### What is being asked:
Filter the records below for the word "لجامعة". Keep each line that has it.

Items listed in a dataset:
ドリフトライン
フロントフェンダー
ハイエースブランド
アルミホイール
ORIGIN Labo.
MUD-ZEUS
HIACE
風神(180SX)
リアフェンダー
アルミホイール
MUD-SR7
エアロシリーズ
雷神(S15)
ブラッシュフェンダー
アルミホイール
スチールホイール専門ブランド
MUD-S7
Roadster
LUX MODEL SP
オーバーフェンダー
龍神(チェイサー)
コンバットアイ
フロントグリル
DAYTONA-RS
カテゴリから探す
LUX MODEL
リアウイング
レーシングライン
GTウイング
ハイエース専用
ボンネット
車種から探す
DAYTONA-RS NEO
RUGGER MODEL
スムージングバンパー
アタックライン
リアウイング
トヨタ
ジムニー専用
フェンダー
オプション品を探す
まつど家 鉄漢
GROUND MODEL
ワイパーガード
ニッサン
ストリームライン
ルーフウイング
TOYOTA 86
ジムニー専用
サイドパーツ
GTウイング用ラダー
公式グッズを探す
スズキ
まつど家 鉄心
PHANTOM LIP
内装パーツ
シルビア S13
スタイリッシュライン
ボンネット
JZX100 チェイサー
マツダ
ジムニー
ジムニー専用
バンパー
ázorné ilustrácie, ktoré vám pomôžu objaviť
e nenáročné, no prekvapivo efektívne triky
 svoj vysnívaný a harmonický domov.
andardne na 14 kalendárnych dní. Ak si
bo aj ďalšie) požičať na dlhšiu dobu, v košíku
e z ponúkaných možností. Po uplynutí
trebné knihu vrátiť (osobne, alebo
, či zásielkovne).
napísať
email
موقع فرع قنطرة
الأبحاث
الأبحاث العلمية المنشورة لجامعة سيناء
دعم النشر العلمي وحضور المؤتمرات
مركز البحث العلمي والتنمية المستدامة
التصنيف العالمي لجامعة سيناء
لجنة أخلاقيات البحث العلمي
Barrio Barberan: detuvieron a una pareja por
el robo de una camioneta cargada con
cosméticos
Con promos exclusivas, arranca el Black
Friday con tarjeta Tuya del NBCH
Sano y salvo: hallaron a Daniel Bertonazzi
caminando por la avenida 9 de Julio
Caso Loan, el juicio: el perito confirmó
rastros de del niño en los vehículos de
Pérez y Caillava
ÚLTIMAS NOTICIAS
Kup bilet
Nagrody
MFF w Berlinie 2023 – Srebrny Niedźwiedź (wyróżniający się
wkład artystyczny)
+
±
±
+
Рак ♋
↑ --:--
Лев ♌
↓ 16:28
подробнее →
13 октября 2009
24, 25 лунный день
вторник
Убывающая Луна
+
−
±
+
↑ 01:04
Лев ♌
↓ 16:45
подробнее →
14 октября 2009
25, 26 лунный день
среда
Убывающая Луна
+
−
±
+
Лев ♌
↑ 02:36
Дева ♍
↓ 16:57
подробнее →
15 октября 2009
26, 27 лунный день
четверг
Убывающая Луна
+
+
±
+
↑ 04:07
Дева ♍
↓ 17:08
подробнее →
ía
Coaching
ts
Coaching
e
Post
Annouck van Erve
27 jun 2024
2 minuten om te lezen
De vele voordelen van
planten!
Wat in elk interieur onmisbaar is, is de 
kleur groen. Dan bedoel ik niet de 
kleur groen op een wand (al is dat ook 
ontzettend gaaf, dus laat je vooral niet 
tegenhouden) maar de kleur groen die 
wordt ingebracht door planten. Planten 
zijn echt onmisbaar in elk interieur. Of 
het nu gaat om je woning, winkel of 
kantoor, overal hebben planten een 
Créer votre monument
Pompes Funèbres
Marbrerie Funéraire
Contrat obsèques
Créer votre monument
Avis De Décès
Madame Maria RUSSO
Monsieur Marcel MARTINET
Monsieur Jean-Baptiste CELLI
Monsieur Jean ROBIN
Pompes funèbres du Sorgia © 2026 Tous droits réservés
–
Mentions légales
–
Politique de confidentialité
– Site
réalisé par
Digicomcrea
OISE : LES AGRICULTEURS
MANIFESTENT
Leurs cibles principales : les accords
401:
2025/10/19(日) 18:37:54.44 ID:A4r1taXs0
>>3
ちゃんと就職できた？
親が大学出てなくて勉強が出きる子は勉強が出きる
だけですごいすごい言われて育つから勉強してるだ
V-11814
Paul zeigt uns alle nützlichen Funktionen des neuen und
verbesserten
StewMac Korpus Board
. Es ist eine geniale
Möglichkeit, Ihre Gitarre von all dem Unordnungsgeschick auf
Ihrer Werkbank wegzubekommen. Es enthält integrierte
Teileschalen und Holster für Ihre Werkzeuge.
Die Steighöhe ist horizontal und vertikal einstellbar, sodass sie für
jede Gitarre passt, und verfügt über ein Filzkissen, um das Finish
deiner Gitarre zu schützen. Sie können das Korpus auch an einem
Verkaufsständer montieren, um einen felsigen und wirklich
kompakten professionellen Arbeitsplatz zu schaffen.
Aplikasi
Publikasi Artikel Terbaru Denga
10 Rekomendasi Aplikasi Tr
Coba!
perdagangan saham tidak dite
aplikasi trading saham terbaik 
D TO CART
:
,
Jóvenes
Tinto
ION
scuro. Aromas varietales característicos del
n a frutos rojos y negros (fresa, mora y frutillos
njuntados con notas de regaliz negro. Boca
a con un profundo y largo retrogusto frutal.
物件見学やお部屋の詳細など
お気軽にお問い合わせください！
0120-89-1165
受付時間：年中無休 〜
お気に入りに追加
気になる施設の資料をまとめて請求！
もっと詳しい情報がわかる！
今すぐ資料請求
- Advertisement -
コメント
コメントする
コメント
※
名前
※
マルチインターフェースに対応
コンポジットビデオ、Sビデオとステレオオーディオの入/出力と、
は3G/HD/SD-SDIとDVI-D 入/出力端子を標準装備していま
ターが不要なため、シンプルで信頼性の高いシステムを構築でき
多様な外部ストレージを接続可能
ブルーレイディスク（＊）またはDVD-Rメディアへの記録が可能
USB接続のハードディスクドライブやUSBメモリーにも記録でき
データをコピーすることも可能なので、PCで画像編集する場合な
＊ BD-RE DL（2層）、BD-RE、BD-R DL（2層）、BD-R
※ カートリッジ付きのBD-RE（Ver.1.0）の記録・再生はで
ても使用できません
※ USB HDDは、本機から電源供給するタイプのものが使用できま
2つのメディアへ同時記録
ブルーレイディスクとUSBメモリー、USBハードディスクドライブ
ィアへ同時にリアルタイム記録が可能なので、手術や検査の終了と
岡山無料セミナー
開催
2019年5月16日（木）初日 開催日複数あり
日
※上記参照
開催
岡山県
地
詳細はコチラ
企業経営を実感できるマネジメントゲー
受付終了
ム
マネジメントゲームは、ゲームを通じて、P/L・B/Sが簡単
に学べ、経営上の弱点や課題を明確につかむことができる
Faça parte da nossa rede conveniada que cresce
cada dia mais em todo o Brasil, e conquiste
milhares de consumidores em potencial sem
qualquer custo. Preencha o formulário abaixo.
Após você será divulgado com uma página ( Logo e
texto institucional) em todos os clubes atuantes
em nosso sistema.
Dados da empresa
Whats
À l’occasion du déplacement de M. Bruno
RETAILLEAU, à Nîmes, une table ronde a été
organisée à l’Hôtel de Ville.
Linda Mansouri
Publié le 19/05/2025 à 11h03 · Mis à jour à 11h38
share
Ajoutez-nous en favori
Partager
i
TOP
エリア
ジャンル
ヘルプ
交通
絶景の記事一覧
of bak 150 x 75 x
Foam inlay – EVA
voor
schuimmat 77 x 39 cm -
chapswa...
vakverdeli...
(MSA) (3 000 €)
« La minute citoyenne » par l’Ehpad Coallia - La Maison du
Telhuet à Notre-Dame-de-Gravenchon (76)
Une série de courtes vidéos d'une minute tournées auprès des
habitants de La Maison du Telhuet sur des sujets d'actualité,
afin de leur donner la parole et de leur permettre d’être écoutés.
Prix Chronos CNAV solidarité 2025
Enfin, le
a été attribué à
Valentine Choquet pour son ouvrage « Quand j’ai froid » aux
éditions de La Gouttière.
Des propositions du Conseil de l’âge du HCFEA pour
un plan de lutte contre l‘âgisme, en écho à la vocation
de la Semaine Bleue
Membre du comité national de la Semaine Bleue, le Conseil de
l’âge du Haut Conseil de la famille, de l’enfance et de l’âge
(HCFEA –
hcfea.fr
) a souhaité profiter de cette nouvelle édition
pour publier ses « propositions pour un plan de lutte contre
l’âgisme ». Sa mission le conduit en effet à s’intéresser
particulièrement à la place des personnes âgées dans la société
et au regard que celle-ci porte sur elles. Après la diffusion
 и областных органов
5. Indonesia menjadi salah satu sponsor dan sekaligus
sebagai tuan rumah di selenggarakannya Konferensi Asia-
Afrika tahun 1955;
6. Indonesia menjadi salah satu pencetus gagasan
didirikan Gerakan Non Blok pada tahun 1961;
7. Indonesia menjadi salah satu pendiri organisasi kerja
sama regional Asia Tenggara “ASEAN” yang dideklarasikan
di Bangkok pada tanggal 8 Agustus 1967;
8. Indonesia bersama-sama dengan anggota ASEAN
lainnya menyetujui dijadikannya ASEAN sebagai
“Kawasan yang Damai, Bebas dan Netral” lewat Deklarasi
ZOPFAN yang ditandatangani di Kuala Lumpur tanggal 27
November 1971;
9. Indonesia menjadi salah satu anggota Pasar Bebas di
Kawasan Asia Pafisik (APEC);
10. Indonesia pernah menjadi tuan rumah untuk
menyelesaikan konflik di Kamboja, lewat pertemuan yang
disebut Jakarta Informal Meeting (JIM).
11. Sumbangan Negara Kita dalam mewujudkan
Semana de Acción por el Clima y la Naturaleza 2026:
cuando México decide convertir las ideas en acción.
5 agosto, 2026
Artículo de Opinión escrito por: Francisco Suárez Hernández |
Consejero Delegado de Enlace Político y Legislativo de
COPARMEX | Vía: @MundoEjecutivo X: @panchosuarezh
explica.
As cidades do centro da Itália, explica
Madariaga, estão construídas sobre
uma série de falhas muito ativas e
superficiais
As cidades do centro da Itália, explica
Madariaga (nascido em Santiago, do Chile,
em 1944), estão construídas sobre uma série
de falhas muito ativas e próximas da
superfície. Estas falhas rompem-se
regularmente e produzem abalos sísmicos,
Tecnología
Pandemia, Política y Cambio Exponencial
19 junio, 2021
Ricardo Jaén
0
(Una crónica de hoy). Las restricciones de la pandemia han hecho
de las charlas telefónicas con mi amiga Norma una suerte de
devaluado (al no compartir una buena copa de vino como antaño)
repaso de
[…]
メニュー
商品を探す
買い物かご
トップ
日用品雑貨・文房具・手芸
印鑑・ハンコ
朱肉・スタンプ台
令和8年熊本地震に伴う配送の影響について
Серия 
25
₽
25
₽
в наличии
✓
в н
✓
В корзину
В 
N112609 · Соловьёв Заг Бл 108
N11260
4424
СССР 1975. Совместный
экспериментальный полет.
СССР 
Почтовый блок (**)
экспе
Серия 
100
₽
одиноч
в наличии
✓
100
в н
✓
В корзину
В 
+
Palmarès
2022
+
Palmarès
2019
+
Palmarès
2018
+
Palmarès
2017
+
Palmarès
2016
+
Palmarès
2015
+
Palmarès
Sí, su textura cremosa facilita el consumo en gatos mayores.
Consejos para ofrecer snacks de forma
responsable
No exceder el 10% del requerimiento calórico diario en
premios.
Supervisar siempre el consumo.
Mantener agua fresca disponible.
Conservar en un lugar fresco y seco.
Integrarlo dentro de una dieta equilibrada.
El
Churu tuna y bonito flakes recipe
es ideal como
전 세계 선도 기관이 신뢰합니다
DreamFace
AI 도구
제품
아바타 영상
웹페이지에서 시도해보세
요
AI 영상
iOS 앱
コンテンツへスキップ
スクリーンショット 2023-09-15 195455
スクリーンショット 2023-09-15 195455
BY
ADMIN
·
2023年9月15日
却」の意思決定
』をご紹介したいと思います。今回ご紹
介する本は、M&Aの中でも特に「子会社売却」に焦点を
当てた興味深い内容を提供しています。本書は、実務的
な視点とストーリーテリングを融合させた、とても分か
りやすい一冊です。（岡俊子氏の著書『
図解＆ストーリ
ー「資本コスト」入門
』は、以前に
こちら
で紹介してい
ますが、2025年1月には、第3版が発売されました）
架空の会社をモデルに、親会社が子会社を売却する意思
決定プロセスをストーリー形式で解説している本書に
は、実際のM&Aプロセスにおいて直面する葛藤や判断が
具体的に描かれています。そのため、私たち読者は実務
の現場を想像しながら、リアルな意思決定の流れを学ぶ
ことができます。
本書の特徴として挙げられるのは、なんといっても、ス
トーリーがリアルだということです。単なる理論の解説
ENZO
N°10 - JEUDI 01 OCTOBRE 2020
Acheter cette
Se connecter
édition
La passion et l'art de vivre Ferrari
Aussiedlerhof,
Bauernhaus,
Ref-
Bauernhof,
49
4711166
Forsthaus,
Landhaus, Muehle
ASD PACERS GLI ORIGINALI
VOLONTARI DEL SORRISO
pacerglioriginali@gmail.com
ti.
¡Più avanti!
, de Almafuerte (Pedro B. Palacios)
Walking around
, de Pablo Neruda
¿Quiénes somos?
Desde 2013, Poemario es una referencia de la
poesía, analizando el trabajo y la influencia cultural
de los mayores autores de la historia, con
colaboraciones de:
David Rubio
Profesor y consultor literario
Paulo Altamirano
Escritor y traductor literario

### Task solution:
الأبحاث العلمية المنشورة لجامعة سيناء
التصنيف العالمي لجامعة سيناء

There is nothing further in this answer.